Health activists are pushing for a revision of India’s list of essential medicines to ensure price cap and availability

Image used for representational purposes. | Photo credit: Getty Images/iStockphoto

India’s list of essential medicines has not been updated in nearly four years, even as the World Health Organization (WHO) revised its own list twice in the same period, says a network of activists and civil society organizations working for affordable healthcare.

The collective — the Working Group on Access to Medicines and Treatments — has written to the government to urgently revise the National List of Essential Medicines (NLEM) so that these medicines are available at affordable prices.

NLEM is a curated list of medicines compiled by the Ministry of Health and Family Welfare. It prioritizes medicines that meet the critical health needs of the Indian population based on safety, efficacy and cost-effectiveness. Medicines on the list – currently 384 – are designated as essential medicines. These drugs are usually dispensed free of charge by government hospitals.

The government uses the NLEM to direct the National Medicines Pricing Authority (NPPA) to enforce a strict price cap on them, thereby making healthcare affordable and reducing out-of-pocket expenses for citizens. The list was last revised on September 13, 2022. No comprehensive changes or deletions have been implemented since then.

Revision in the list

Meanwhile, the WHO Model List of Essential Medicines was revised in 2023 and again in 2025, and according to the task force’s 523 drugs, India’s list now lags behind the global benchmark.

The consequences, the group says, fall most heavily on patients battling cancer and diabetes. His letter identifies 17 active cancer treatment agents and four cancer support drugs that are on the WHO list but not the NLEM. Also missing are nine monoclonal antibodies—a class of targeted biologics increasingly important to modern cancer treatment—none of which currently appear on the Indian list.

“We urge the immediate initiation of a transparent, time-bound and non-confrontational process to review the NLEM to ensure it reflects the latest evidence, public health priorities and the WHO Model List of Essential Medicines. Timely action is essential to protect the constitutional guarantee of the right to life as it ensures equitable access to essential medicines for all citizens,” said co-Working and Treatment Group’s KM Gopaking.

Price ceiling enforcement

Inclusion in NLEM is not a symbolic exercise. Medicines on the list are automatically included in the price cap regime enforced by the National Medicines Pricing Authority (NPPA) and are to be stocked and dispensed free of charge in public hospitals and health centres.
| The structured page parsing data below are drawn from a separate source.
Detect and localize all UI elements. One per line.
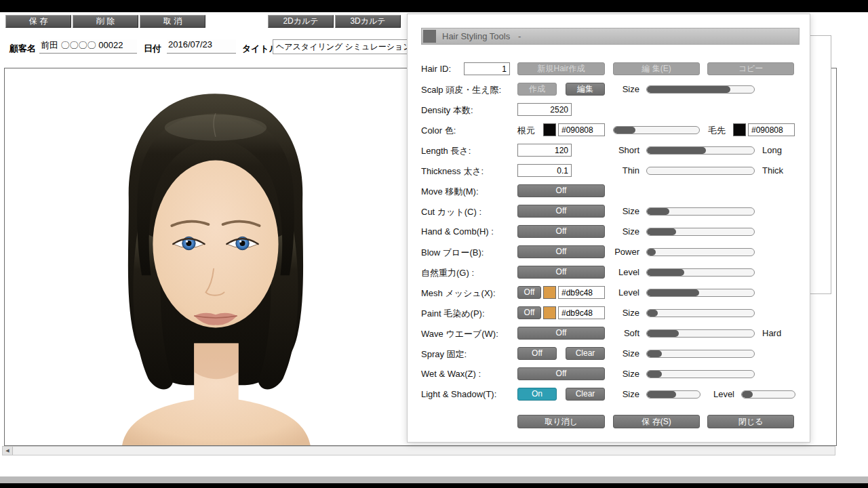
light-shadow-label: Light & Shadow(T): — [421, 389, 496, 399]
tip-color-label: 毛先 — [708, 125, 726, 137]
scroll-left-arrow-icon[interactable]: ◀ — [3, 447, 13, 455]
paint-size-slider[interactable] — [646, 309, 755, 317]
copy-hair-button[interactable]: コピー — [707, 62, 794, 75]
slider-fill — [647, 208, 669, 215]
slider-fill — [647, 350, 662, 357]
paint-color-input[interactable] — [558, 306, 605, 319]
gravity-level-slider[interactable] — [646, 268, 755, 277]
cut-size-label: Size — [604, 206, 639, 216]
light-shadow-level-slider[interactable] — [741, 390, 795, 399]
wet-wax-size-label: Size — [604, 369, 639, 379]
thickness-input[interactable] — [517, 164, 572, 177]
thickness-label: Thickness 太さ: — [421, 165, 484, 178]
scalp-edit-button[interactable]: 編集 — [566, 83, 605, 96]
dialog-save-button[interactable]: 保 存(S) — [613, 415, 700, 428]
spray-size-slider[interactable] — [646, 350, 755, 358]
wave-slider[interactable] — [646, 329, 755, 338]
delete-button[interactable]: 削 除 — [73, 15, 138, 28]
slider-fill — [647, 289, 699, 296]
cut-size-slider[interactable] — [646, 207, 755, 216]
length-min-label: Short — [604, 145, 639, 155]
wave-toggle[interactable]: Off — [517, 327, 605, 340]
cut-label: Cut カット(C) : — [421, 206, 481, 218]
tip-color-input[interactable] — [748, 123, 795, 136]
dialog-title: Hair Styling Tools — [442, 31, 510, 41]
bottom-gray-band — [0, 476, 868, 483]
blow-power-label: Power — [604, 247, 639, 257]
hand-comb-toggle[interactable]: Off — [517, 225, 605, 238]
slider-fill — [647, 147, 706, 154]
length-slider[interactable] — [646, 146, 755, 155]
hand-comb-size-slider[interactable] — [646, 228, 755, 236]
letterbox-bottom — [0, 483, 868, 488]
light-shadow-level-label: Level — [703, 389, 734, 399]
date-label: 日付 — [144, 43, 161, 55]
tip-color-swatch[interactable] — [733, 123, 746, 136]
model-portrait — [59, 79, 371, 445]
light-shadow-toggle[interactable]: On — [517, 388, 557, 401]
blow-toggle[interactable]: Off — [517, 245, 605, 258]
title-input[interactable] — [273, 39, 412, 54]
date-field[interactable]: 2016/07/23 — [167, 39, 236, 54]
length-input[interactable] — [517, 144, 572, 157]
color-gradient-slider[interactable] — [613, 126, 700, 134]
paint-toggle[interactable]: Off — [517, 306, 541, 319]
move-toggle[interactable]: Off — [517, 184, 605, 197]
paint-color-swatch[interactable] — [543, 306, 556, 319]
hair-id-input[interactable] — [464, 62, 510, 75]
slider-fill — [647, 269, 684, 276]
spray-toggle[interactable]: Off — [517, 347, 557, 360]
scalp-label: Scalp 頭皮・生え際: — [421, 84, 501, 96]
karte-3d-button[interactable]: 3Dカルテ — [335, 15, 401, 28]
root-color-input[interactable] — [558, 123, 605, 136]
slider-fill — [647, 330, 679, 337]
slider-fill — [647, 86, 730, 93]
wave-min-label: Soft — [604, 328, 639, 338]
paint-label: Paint 毛染め(P): — [421, 308, 485, 320]
wet-wax-size-slider[interactable] — [646, 370, 755, 378]
density-label: Density 本数: — [421, 104, 473, 117]
undo-button[interactable]: 取り消し — [517, 415, 605, 428]
mesh-color-swatch[interactable] — [543, 286, 556, 299]
light-shadow-clear-button[interactable]: Clear — [566, 388, 605, 401]
wet-wax-label: Wet & Wax(Z) : — [421, 369, 481, 379]
cut-toggle[interactable]: Off — [517, 205, 605, 218]
new-hair-button[interactable]: 新規Hair作成 — [517, 62, 605, 75]
mesh-color-input[interactable] — [558, 286, 605, 299]
color-label: Color 色: — [421, 125, 456, 137]
mesh-label: Mesh メッシュ(X): — [421, 287, 496, 300]
hair-id-label: Hair ID: — [421, 64, 451, 74]
spray-clear-button[interactable]: Clear — [566, 347, 605, 360]
root-color-swatch[interactable] — [543, 123, 556, 136]
wave-label: Wave ウエーブ(W): — [421, 328, 498, 340]
mesh-level-label: Level — [604, 287, 639, 298]
density-input[interactable] — [517, 103, 572, 116]
length-max-label: Long — [762, 145, 782, 155]
light-shadow-size-slider[interactable] — [646, 390, 701, 399]
hair-styling-dialog: Hair Styling Tools - Hair ID: 新規Hair作成 編… — [407, 14, 810, 443]
gravity-toggle[interactable]: Off — [517, 266, 605, 279]
dialog-title-dash: - — [518, 31, 521, 41]
karte-2d-button[interactable]: 2Dカルテ — [268, 15, 334, 28]
scalp-create-button[interactable]: 作成 — [517, 83, 557, 96]
wet-wax-toggle[interactable]: Off — [517, 367, 605, 380]
light-shadow-size-label: Size — [604, 389, 639, 399]
save-button[interactable]: 保 存 — [5, 15, 71, 28]
thickness-slider[interactable] — [646, 167, 755, 175]
gravity-level-label: Level — [604, 267, 639, 277]
blow-power-slider[interactable] — [646, 248, 755, 256]
mesh-toggle[interactable]: Off — [517, 286, 541, 299]
edit-hair-button[interactable]: 編 集(E) — [613, 62, 700, 75]
cancel-button[interactable]: 取 消 — [140, 15, 205, 28]
gravity-label: 自然重力(G) : — [421, 267, 474, 279]
close-button[interactable]: 閉じる — [707, 415, 794, 428]
dialog-titlebar[interactable]: Hair Styling Tools - — [421, 28, 800, 45]
horizontal-scrollbar[interactable]: ◀ — [2, 446, 835, 455]
blow-label: Blow ブロー(B): — [421, 247, 484, 259]
slider-fill — [647, 228, 676, 235]
move-label: Move 移動(M): — [421, 186, 479, 198]
customer-name-field[interactable]: 前田 〇〇〇〇 00022 — [39, 39, 137, 54]
scalp-size-slider[interactable] — [646, 85, 755, 94]
mesh-level-slider[interactable] — [646, 289, 755, 297]
slider-fill — [647, 391, 676, 398]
The absence of a drug from the list therefore has a direct effect on both what patients pay in the private market and what they have free access to in the public system.

“The long delay results in medicines being denied to millions of citizens – who could have had free access to the newly recognized essential medicines under the public health system, while limiting affordable access in the private sector,” the paper said, adding that the delay was not just a bureaucratic delay but a matter of “profound constitutional and human rights”.
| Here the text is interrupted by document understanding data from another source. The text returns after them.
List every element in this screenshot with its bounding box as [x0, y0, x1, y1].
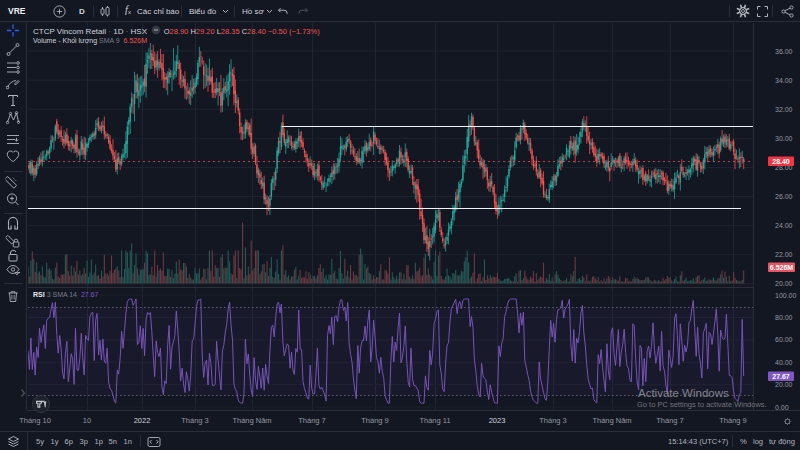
svg-text:40.00: 40.00	[775, 359, 793, 366]
svg-text:60.00: 60.00	[775, 336, 793, 343]
svg-text:2023: 2023	[489, 416, 506, 425]
svg-text:24.00: 24.00	[775, 222, 793, 229]
svg-text:36.00: 36.00	[775, 48, 793, 55]
svg-text:20.00: 20.00	[775, 381, 793, 388]
svg-text:Tháng 3: Tháng 3	[539, 416, 567, 425]
svg-text:Tháng Năm: Tháng Năm	[592, 416, 631, 425]
svg-text:Tháng 10: Tháng 10	[19, 416, 51, 425]
svg-text:22.00: 22.00	[775, 251, 793, 258]
svg-text:6.526M: 6.526M	[770, 264, 794, 271]
svg-text:100.00: 100.00	[775, 292, 797, 299]
svg-text:30.00: 30.00	[775, 135, 793, 142]
svg-text:2022: 2022	[134, 416, 151, 425]
svg-text:10: 10	[83, 416, 91, 425]
svg-text:27.67: 27.67	[772, 373, 790, 380]
svg-text:Tháng 7: Tháng 7	[656, 416, 684, 425]
svg-text:28.40: 28.40	[772, 158, 790, 165]
svg-text:0.00: 0.00	[775, 404, 789, 411]
svg-text:32.00: 32.00	[775, 106, 793, 113]
svg-text:26.00: 26.00	[775, 193, 793, 200]
svg-text:20.00: 20.00	[775, 280, 793, 287]
svg-text:Tháng 9: Tháng 9	[361, 416, 389, 425]
svg-text:Tháng 3: Tháng 3	[181, 416, 209, 425]
svg-text:Tháng 7: Tháng 7	[298, 416, 326, 425]
svg-text:Tháng 9: Tháng 9	[719, 416, 747, 425]
svg-text:Tháng Năm: Tháng Năm	[232, 416, 271, 425]
svg-text:Tháng 11: Tháng 11	[419, 416, 450, 425]
svg-text:80.00: 80.00	[775, 314, 793, 321]
svg-text:34.00: 34.00	[775, 77, 793, 84]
He added that the NLEM need not be a mirror image of the WHO list – India’s list is meant to reflect the country’s own public health priorities, health burden and cost considerations, and some variation is expected and legitimate.
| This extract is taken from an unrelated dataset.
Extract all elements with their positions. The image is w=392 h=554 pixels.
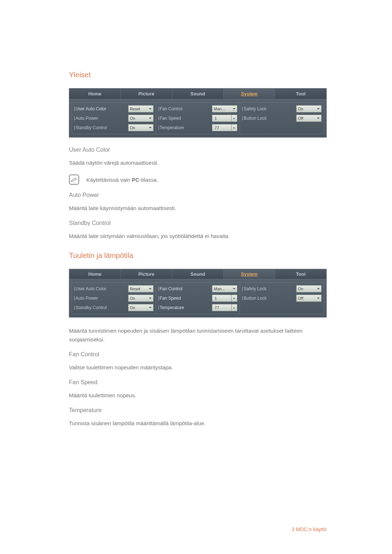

The task force said its own analysis showed that India’s list also includes several dozen drugs that do not appear on the WHO list, reflecting locally relevant priorities such as tuberculosis treatment.

“However, the omissions – particularly in oncology, diabetes and biological therapies – are not a matter of local discretion, but critical gaps that leave patients with life-threatening conditions with a high prevalence of access to internationally recognized standard medicines,” he said.